- Opening Delimiter -

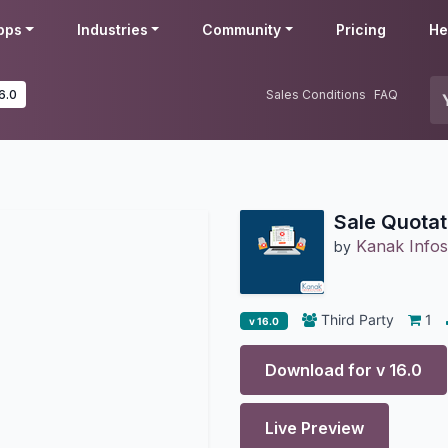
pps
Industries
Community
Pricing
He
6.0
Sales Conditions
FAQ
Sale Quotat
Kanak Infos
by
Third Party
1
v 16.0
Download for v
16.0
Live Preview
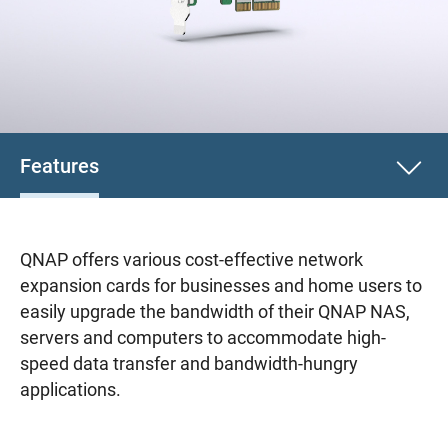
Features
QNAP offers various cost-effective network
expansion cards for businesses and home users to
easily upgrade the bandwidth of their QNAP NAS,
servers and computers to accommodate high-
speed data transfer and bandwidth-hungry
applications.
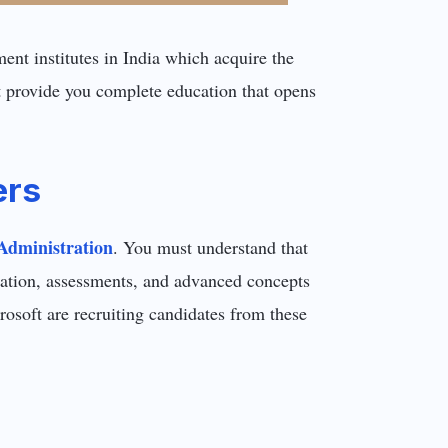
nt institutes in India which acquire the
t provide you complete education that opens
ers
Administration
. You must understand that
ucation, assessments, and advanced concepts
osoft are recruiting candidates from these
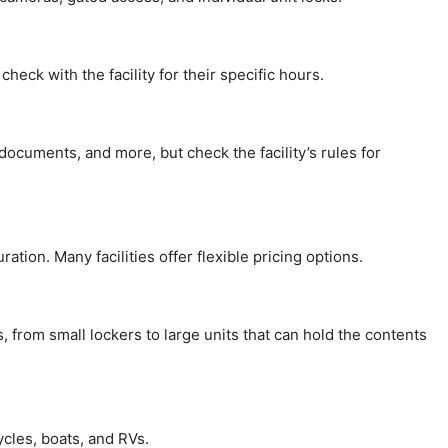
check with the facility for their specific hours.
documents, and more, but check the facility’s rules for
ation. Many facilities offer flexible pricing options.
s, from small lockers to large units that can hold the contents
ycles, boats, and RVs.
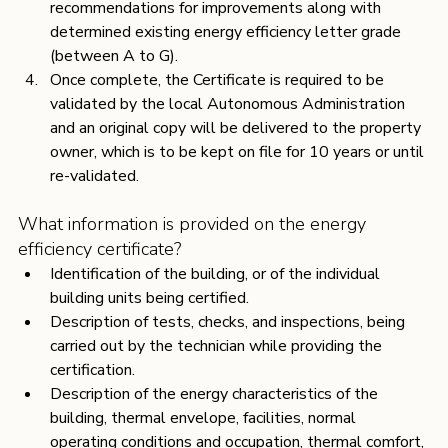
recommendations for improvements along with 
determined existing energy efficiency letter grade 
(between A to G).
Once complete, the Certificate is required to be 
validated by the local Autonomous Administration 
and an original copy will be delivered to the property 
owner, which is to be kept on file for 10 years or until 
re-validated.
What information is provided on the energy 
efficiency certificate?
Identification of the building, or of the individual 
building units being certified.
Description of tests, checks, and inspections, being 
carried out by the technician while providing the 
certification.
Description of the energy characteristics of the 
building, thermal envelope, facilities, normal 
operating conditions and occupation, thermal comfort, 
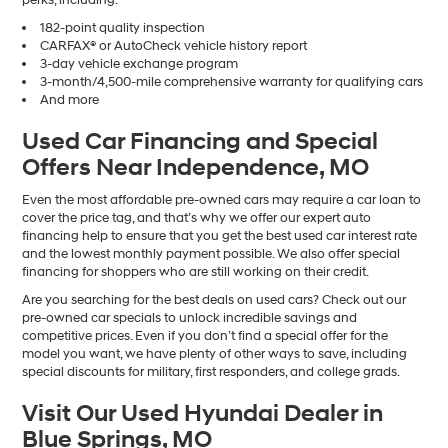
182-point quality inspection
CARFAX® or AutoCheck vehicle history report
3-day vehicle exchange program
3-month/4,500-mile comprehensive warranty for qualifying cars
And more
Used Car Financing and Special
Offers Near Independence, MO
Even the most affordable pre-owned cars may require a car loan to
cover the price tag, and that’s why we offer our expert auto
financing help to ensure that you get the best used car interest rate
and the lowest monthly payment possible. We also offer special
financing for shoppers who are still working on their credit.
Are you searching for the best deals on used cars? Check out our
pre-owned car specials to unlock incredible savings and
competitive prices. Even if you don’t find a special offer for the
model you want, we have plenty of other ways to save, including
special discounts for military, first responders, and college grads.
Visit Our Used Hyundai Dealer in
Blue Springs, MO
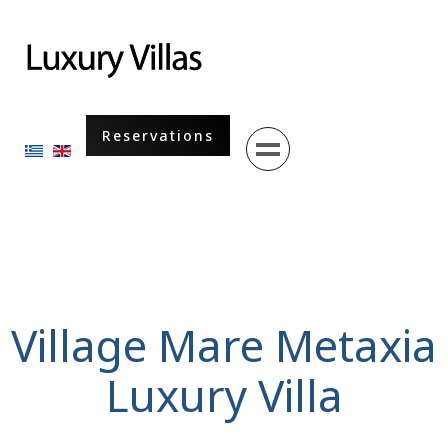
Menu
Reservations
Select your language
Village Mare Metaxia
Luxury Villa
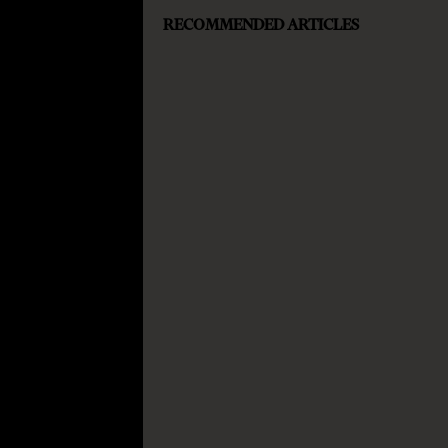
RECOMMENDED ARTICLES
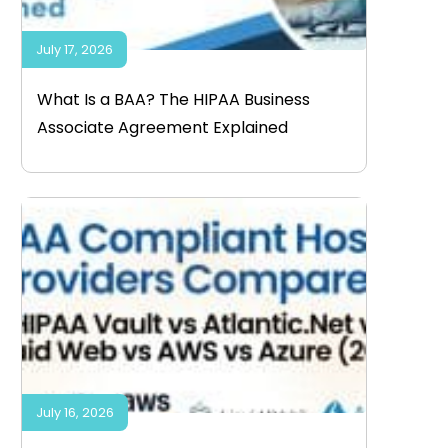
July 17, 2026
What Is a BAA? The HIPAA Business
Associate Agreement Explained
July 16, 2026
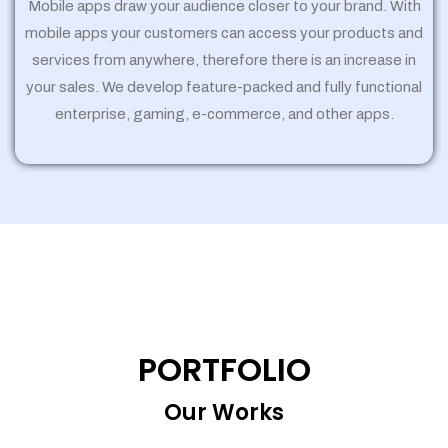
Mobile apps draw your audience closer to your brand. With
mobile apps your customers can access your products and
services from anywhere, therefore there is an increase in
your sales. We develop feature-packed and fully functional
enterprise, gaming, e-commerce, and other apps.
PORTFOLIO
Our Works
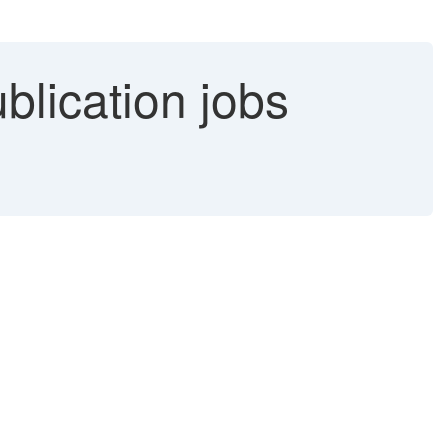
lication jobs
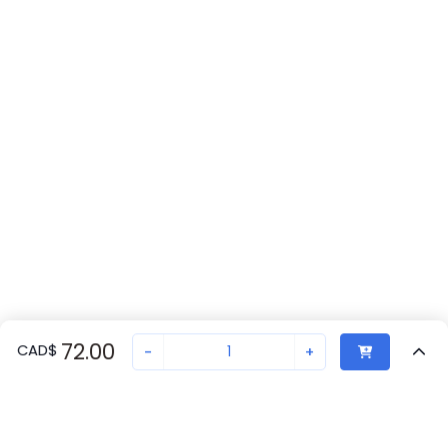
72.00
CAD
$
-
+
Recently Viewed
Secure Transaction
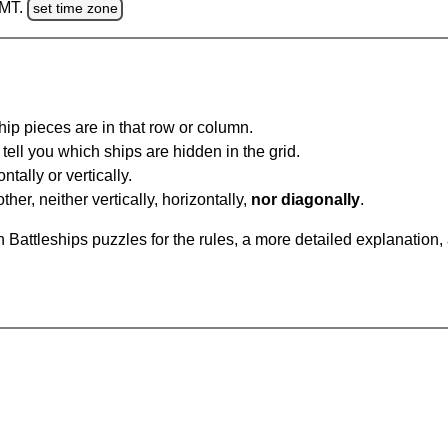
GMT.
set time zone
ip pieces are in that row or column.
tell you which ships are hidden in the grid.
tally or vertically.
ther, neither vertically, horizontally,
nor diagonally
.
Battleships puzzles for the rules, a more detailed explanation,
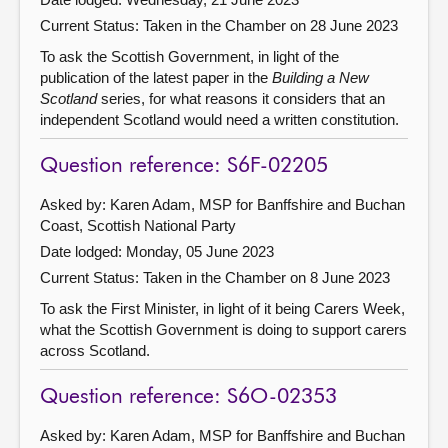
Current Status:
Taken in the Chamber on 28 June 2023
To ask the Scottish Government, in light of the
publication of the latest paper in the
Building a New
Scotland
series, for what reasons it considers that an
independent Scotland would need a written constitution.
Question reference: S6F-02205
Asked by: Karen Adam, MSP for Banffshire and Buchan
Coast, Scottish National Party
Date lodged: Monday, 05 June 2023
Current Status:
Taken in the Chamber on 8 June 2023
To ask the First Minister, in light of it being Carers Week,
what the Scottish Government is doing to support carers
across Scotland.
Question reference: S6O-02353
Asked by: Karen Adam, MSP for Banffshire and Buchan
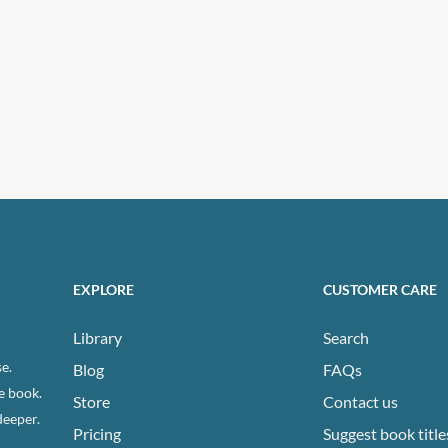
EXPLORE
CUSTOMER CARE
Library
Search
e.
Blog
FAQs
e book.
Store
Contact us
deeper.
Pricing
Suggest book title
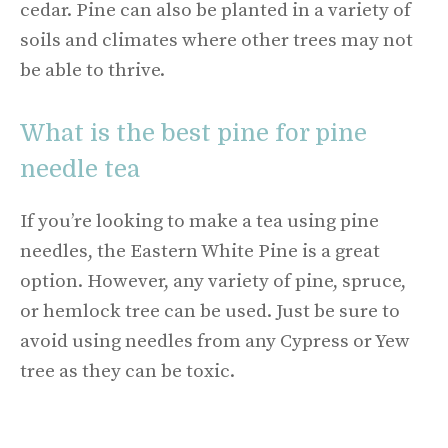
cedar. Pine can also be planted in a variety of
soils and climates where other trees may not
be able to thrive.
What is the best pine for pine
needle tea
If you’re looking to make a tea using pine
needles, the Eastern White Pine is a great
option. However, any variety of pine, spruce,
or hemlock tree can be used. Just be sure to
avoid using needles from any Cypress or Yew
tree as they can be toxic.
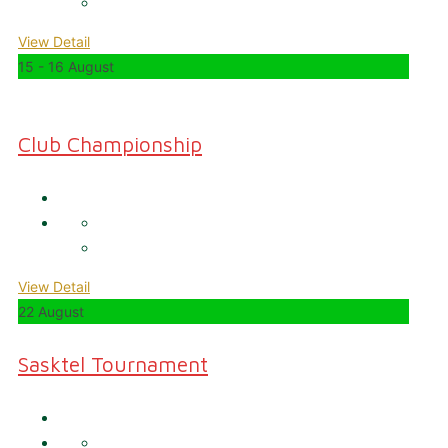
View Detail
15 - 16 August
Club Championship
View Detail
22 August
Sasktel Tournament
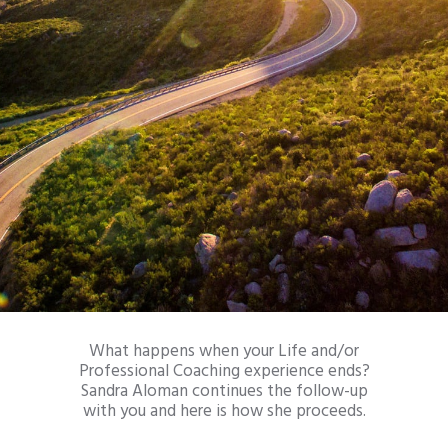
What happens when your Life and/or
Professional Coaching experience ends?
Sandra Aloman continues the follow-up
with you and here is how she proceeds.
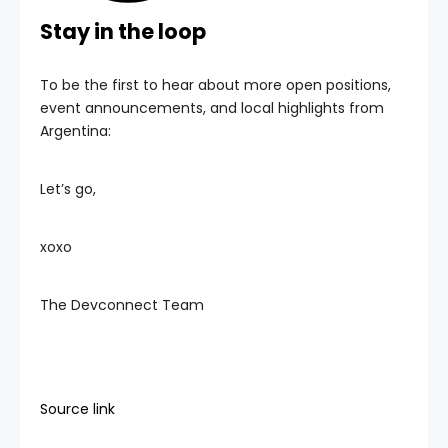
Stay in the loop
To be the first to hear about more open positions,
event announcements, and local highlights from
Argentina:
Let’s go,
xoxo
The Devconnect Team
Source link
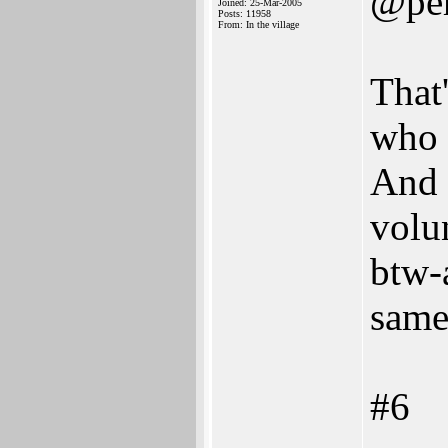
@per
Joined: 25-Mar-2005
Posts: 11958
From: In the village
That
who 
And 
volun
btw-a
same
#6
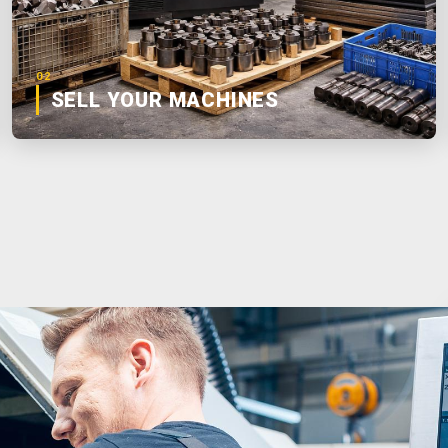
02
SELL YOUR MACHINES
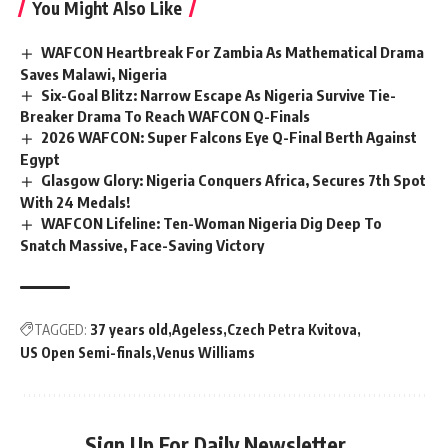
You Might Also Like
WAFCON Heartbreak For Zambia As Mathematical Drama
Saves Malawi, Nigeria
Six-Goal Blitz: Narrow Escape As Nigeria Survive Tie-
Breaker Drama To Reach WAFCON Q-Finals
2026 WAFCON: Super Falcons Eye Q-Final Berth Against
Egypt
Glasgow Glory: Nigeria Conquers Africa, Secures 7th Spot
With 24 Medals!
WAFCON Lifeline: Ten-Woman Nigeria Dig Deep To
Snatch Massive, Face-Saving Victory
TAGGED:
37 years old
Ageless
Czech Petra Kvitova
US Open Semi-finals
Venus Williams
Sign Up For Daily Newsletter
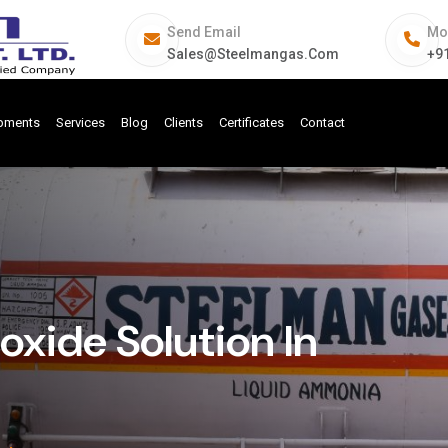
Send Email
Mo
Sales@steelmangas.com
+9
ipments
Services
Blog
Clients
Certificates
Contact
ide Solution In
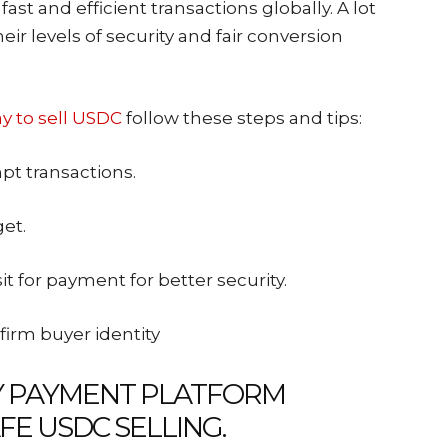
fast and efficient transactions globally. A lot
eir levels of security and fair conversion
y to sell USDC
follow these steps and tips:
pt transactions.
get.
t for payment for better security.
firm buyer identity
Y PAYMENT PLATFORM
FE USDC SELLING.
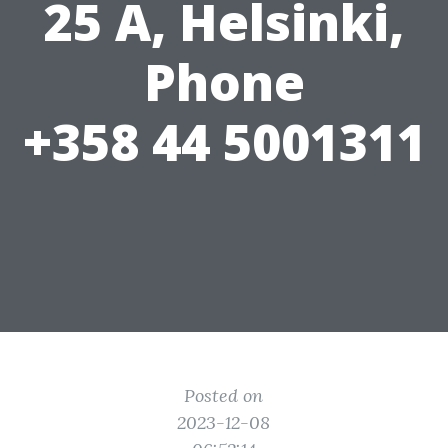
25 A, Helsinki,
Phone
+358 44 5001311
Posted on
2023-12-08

- Closing Delimiter -

**What to produce:**
Which part of the entries opens with the line containing "Description of tests, checks, and" and closes with the line containing "competitive prices. Even"? Output that part exactly, ends included, pictures excluded.

**Task answer:**
Description of tests, checks, and inspections, being 
carried out by the technician while providing the 
certification.
Description of the energy characteristics of the 
building, thermal envelope, facilities, normal 
operating conditions and occupation, thermal comfort, 
182-point quality inspection
CARFAX® or AutoCheck vehicle history report
3-day vehicle exchange program
3-month/4,500-mile comprehensive warranty for qualifying cars
And more
Used Car Financing and Special
Offers Near Independence, MO
Even the most affordable pre-owned cars may require a car loan to
cover the price tag, and that’s why we offer our expert auto
financing help to ensure that you get the best used car interest rate
and the lowest monthly payment possible. We also offer special
financing for shoppers who are still working on their credit.
Are you searching for the best deals on used cars? Check out our
pre-owned car specials to unlock incredible savings and
competitive prices. Even if you don’t find a special offer for the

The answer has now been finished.